Chronique « Un saut dans la loi » diffusée en avril 2008 dans La Fabrique de l’histoire sur France Culture
Le 1er avril 2008, le tribunal de Lille prononçait l’annulation d’un mariage au motif d’une erreur sur une qualité essentielle de l’épouse (la virginité), une décision qui suscite une polémique, et qui a poussé la garde des Sceaux à demander au parquet de faire appel de cette décision. Pour l'heure, chacun y va de ses commentaires plus ou moins enflammés et renvoie à l'article 180 instauré par la loi du 17 mars 1803.

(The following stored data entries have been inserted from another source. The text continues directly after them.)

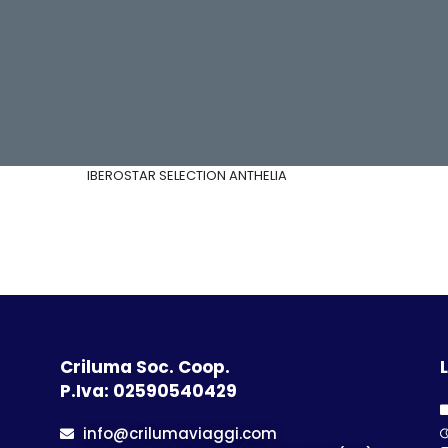
IBEROSTAR SELECTION ANTHELIA
Criluma Soc. Coop.
L
P.Iva: 02590540429
info@crilumaviaggi.com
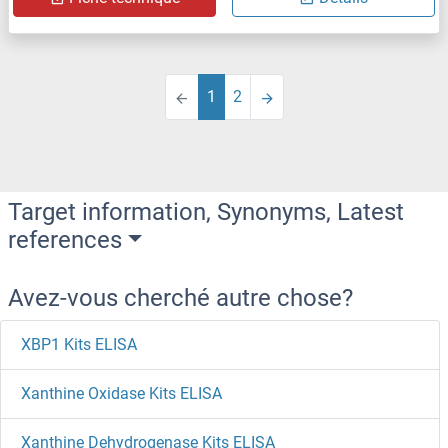
1
2
Target information, Synonyms, Latest
references
Avez-vous cherché autre chose?
XBP1 Kits ELISA
Xanthine Oxidase Kits ELISA
Xanthine Dehydrogenase Kits ELISA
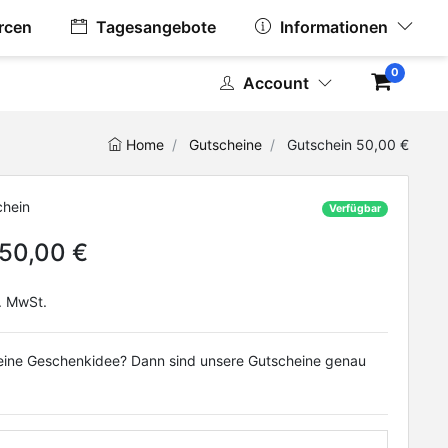
rcen
Tagesangebote
Informationen
0
Account
Home
Gutscheine
Gutschein 50,00 €
chein
Verfügbar
 50,00 €
. MwSt.
eine Geschenkidee? Dann sind unsere Gutscheine genau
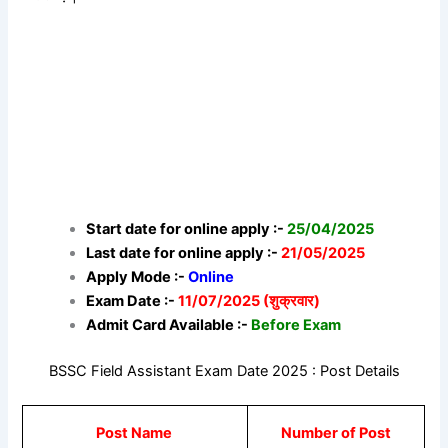
Start date for online apply :-
25/04/2025
Last date for online apply :-
21/05/2025
Apply Mode :-
Online
Exam Date :-
11/07/2025 (शुक्रवार)
Admit Card Available :-
Before Exam
BSSC Field Assistant Exam Date 2025 : Post Details
Post Name
Number of Post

Plus que la teneur de l'article 180 qui est pour le moins assez flou : « S’il y a eu erreur dans la personne, l’autre époux peut demander la nullité du mariage », je voudrais revenir brièvement sur le contexte dans lequel s'inscrit cet article de 1803, c'est-à-dire entre le droit révolutionnaire et le Code civil de Napoléon. Très brièvement, nous sommes à une période où s'instaure le mariage civil qui marque, comme le note la sociologue Irène Théry dans son ouvrage « Le démariage », « l'entrée du droit de la famille dans la modernité ». Ainsi, l'article 7 de la Constitution de 1791 déclare que « la loi ne considère le mariage que comme un contrat civil ». Il s'agit d'assurer à tous les citoyens l'exercice de leurs droits. La célèbre affaire Talma aura notamment obligé le législateur à se poser la question sur la nature même du mariage civil. En effet Talma, comédien du Théâtre-Français, se voit refuser le mariage par le curé de la paroisse Saint-Sulpice, compte tenu je cite, des « moeurs infâmes » des comédiens. Il en réfère alors à l'Assemblée constituante. C'est un exemple qui nous montre combien on est alors en plein débat sur la sécularisation du mariage, alors qu'on fait référence à la liberté individuelle et à l'égalité y compris entre époux. La loi du 20 septembre 1792 va donner lieu à des discussions sur la définition même du contrat de mariage et sur son pendant, le divorce. Ce dernier sera alors instauré. C'est à ce moment-là encore où le mariage est contracté devant l'officier municipal qui tient alors le registre de l'état civil.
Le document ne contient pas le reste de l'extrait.